EJECUCIÓN DE SENTENCIAS DE DESAHUCIO EN LA LEY 1/2000 DE
ENJUICIAMIENTO CIVIL.
La actual Ley de
Enjuiciamiento Civil, al contrario de lo que ocurría con la derogada de 1.881, no
considera como ESPECIALIDAD la ejecución de las sentencias firmes dictadas en los
procedimientos (Verbal u Ordinario) arrendaticios por falta de pago de la renta o
cantidades asimiladas.
Decimos que no considera especialidad la ejecución de los
pronunciamientos de sentencias firmes en materia de arrendamientos urbanos a que se
refiere el presente trabajo, por cuanto la ejecución de la sentencia que declara haber
lugar al desahucio se ejecutará con arreglo a lo establecido en el Libro III Titulo V
Capítulo II (artículos 701 y siguientes) de la nueva LEC.
Ni que decir
tiene que los plazos a que se refería el articulo 1.596 de la antigua Ley de
Enjuiciamiento Civil (se tratara de vivienda, local de negocio o hacendad, caserío....)
no los encontramos en la actual Ley de Enjuiciamiento Civil, sin embargo cabe preguntarse:
¿Existe plazo para la entrega de la finca objeto de
arrendamiento ante la estimación de una demanda de desahucio por falta de pago?
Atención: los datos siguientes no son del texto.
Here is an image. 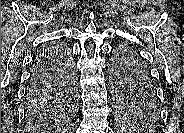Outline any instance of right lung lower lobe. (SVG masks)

La respuesta a esta pregunta no puede tener una respuesta
unívoca, y así diremos:
a.- Con carácter general para la ejecución de cualquier
sentencia que estime el desahucio por falta
de pago de la renta o cantidades asimiladas, el plazo para entregar la posesión de la
finca arrendada al arrendador es el de VEINTE DÍAS. Ello es así por cuanto, el articulo 548 de la nueva L. E.C. determina que:
"..el tribunal no podrá despachar ejecución de resoluciones judiciales o arbitrales
o de convenios aprobados judicialmente dentro de los veinte días posteriores a aquel en
que la resolución de condena o de aprobación del convenio haya sido notificada al
ejecutado.."
b.- Con carácter particular (dejando de lado el plazo de VEINTE
DÍAS a que nos hemos referido en el apartado
anterior) debemos distinguir:
1.-
Inmueble en general
2.-
Inmueble, vivienda habitual del ejecutado o de quienes de él dependan.
En el primer caso, y de conformidad con lo establecido en el
artículo 703 de la Ley de Enjuiciamiento Civil, el Tribunal dispondrá que se proceda de
inmediato según el contenido de la condena.
Por lo tanto, no existe un plazo para inmuebles que no
constituyan vivienda habitual; la regla general es la negación de plazo de
apercibimiento de lanzamiento. Sin embargo, la excepción es la posibilidad de
establecimiento de plazo, pero solo cuando en el inmueble objeto de desahucio se
encontraren objetos que no fueran del arrendador o, como dice el articulo 703, párrafo 2,
"cosas que no sean objeto del titulo".
En este caso el Tribunal requerirá al ejecutado para que las
retire dentro del plazo que se señale (a criterio del Tribunal)
En el segundo caso, si el inmueble constituye vivienda habitual
del ejecutado o de quienes de él dependan,
la norma general es el establecimiento de un plazo de UN MES para desalojarlo, con
posibilidad de prórroga por UN MES MAS de existir motivo fundado tal y como determina el
articulo 704 de la vigente Ley de Enjuiciamiento Civil.